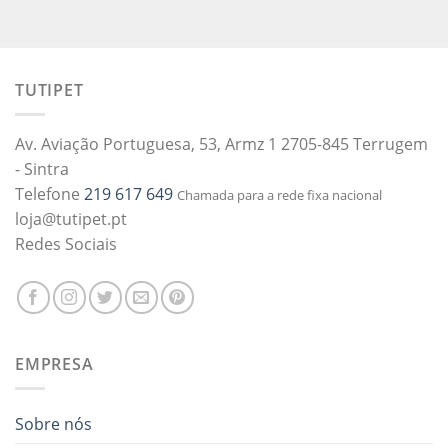
TUTIPET
Av. Aviação Portuguesa, 53, Armz 1 2705-845 Terrugem
- Sintra
Telefone
219 617 649
Chamada para a rede fixa nacional
loja@tutipet.pt
Redes Sociais
EMPRESA
Sobre nós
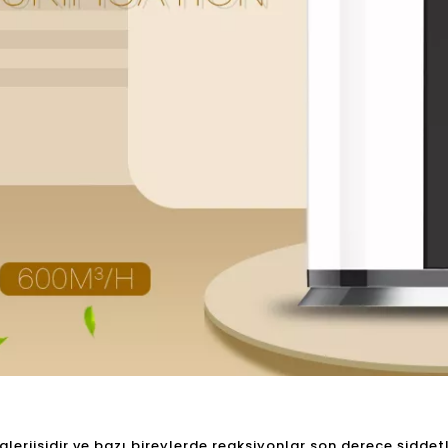
erjisidir ve bazı bireylerde reaksiyonlar son derece şiddetli 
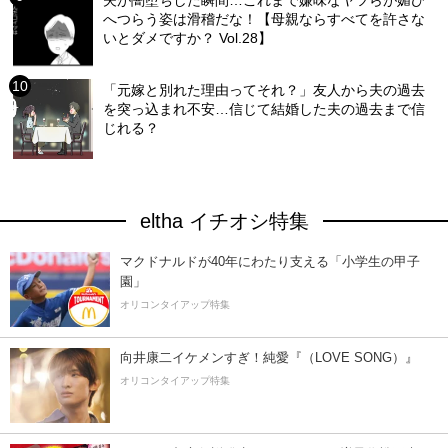
夫が闇堕ちした瞬間…これまで嫌味なヤツらが媚び
へつらう姿は滑稽だな！【母親ならすべてを許さな
いとダメですか？ Vol.28】
「元嫁と別れた理由ってそれ？」友人から夫の過去
を突っ込まれ不安…信じて結婚した夫の過去まで信
じれる？
eltha イチオシ特集
マクドナルドが40年にわたり支える「小学生の甲子
園」
オリコンタイアップ特集
向井康二イケメンすぎ！純愛『（LOVE SONG）』
オリコンタイアップ特集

__________________________________________________

**Work request:**
Pictures included in the data should be dropped; everything else must be repeated exactly.

**Expected answer:**
TUTIPET
Av. Aviação Portuguesa, 53, Armz 1 2705-845 Terrugem
- Sintra
Telefone
219 617 649
Chamada para a rede fixa nacional
loja@tutipet.pt
Redes Sociais
EMPRESA
Sobre nós
erjisidir ve bazı bireylerde reaksiyonlar son derece şiddetli 
夫が闇堕ちした瞬間…これまで嫌味なヤツらが媚び
へつらう姿は滑稽だな！【母親ならすべてを許さな
いとダメですか？ Vol.28】
「元嫁と別れた理由ってそれ？」友人から夫の過去
を突っ込まれ不安…信じて結婚した夫の過去まで信
じれる？
eltha イチオシ特集
マクドナルドが40年にわたり支える「小学生の甲子
園」
オリコンタイアップ特集
向井康二イケメンすぎ！純愛『（LOVE SONG）』
オリコンタイアップ特集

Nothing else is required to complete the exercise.